Le docenti che ottengono l’immissione in ruolo ma si trovano in congedo di maternità obbligatorio oppure in interdizione anticipata dal lavoro per gravi complicanze della gravidanza, sono tenute a presentarsi fisicamente a scuola il 1° settembre per effettuare la presa di servizio?
Il rapporto di lavoro si perfeziona comunque e il contratto decorre regolarmente senza alcuna penalizzazione?
Il contratto decorre regolarmente
In queste situazioni la docente può sottoscrivere il contratto individuale di lavoro senza assumere immediatamente servizio presso la scuola assegnata.
L’orientamento è stato chiarito dall’ARAN, che richiama consolidati pronunciamenti della giurisprudenza amministrativa. Secondo tali orientamenti, l’astensione obbligatoria è un diritto indisponibile della lavoratrice e l’instaurazione del rapporto di lavoro coincide con l’accettazione della nomina, non con l’effettivo inizio della prestazione lavorativa.
Di conseguenza, l’amministrazione scolastica non può rinviare l’assunzione fino al termine del congedo, ma deve procedere immediatamente alla stipula del contratto, riconoscendo alla docente tutti i diritti previsti durante il periodo di maternità .
Nessun obbligo di recarsi a scuola
La docente non è quindi tenuta a raggiungere l’istituzione scolastica il 1° settembre esclusivamente per formalizzare la presa di servizio.
È comunque necessario informare tempestivamente il dirigente scolastico della propria situazione e trasmettere la documentazione sanitaria prevista, come il certificato con l’indicazione della data presunta del parto o gli altri documenti richiesti dalla normativa.
La decorrenza dell’assunzione rimane fissata al 1° settembre sia sotto il profilo giuridico sia sotto quello economico.

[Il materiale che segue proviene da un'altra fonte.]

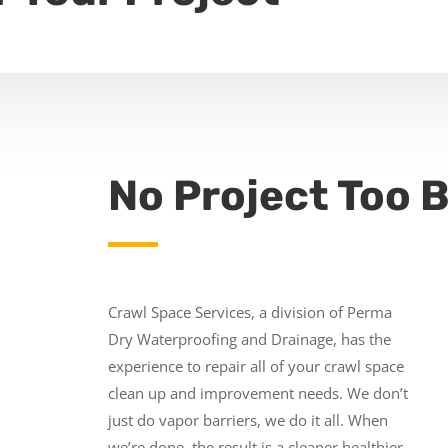
No Project Too B
Crawl Space Services, a division of Perma
Dry Waterproofing and Drainage, has the
experience to repair all of your crawl space
clean up and improvement needs. We don’t
just do vapor barriers, we do it all. When
we’re done, the result is a cleaner healthier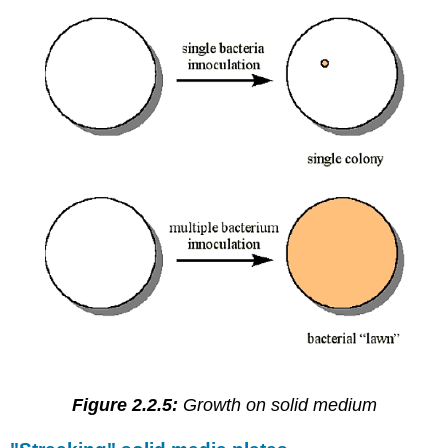
Figure 2.2.5:
Growth on solid medium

Retribuzione piena durante il congedo
Durante il periodo di astensione obbligatoria la docente continua a percepire l’intera retribuzione fissa mensile, oltre alle componenti accessorie aventi carattere fisso e continuativo, come previsto dall’articolo 34 del CCNL Istruzione e Ricerca 2019-2021.
Il congedo obbligatorio di maternità ha una durata complessiva di cinque mesi e può essere fruito secondo le modalità previste dalla normativa vigente: due mesi prima del parto e tre dopo, un mese prima e quattro dopo oppure, nei casi consentiti, interamente dopo la nascita entro i successivi cinque mesi.
Il periodo vale come servizio
Il periodo di maternità obbligatoria è riconosciuto a tutti gli effetti come servizio prestato. La docente, pertanto, non subisce alcuna conseguenza sulla carriera, sull’anzianità o sul trattamento economico per il fatto di non poter prendere servizio il 1° settembre a causa del congedo di maternità .
L’orientamento è confermato sia dall’ARAN sia dalla giurisprudenza amministrativa, secondo cui la tutela della maternità prevale sull’obbligo di presenza in servizio e non può determinare effetti negativi sull’assunzione della lavoratrice.